## THE TASK
Aim for an exact copy of the listing, without any images.

══ AVAILABLE DATA ══

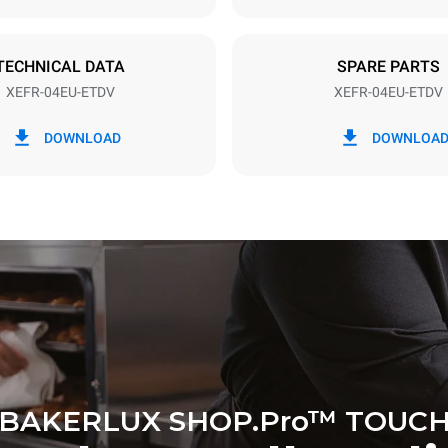
DED
TECHNICAL DATA
SPARE PARTS
XEFR-04EU-ETDV
XEFR-04EU-ETDV
in kWh
CO2 emission
DOWNLOAD
DOWNLOA
y
0 Kg CO2/day
The estimate includes only the 
emissions produced by the oven
emissions depend on the energ
grid to which it is connected; th
be eliminated by choosing to 
energy produced from renewab
BAKERLUX SHOP.Pro™ TOUC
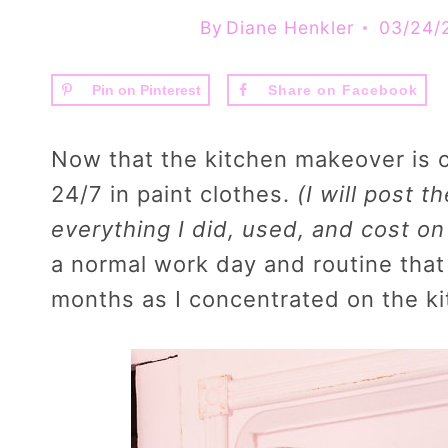
By
Diane Henkler
03/24/
Pin on Pinterest
Share on Facebook
Now that the kitchen makeover is 
24/7 in paint clothes.
(I will post t
everything I did, used, and cost o
a normal work day and routine that
months as I concentrated on the k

═══

## RESULT BELOW
DED
TECHNICAL DATA
SPARE PARTS
XEFR-04EU-ETDV
XEFR-04EU-ETDV
in kWh
CO2 emission
DOWNLOAD
DOWNLOA
y
0 Kg CO2/day
The estimate includes only the 
emissions produced by the oven
emissions depend on the energ
grid to which it is connected; th
be eliminated by choosing to 
energy produced from renewab
BAKERLUX SHOP.Pro™ TOUC
By
Diane Henkler
03/24/
Pin on Pinterest
Share on Facebook
Now that the kitchen makeover is 
24/7 in paint clothes.
(I will post t
everything I did, used, and cost o
a normal work day and routine that
months as I concentrated on the k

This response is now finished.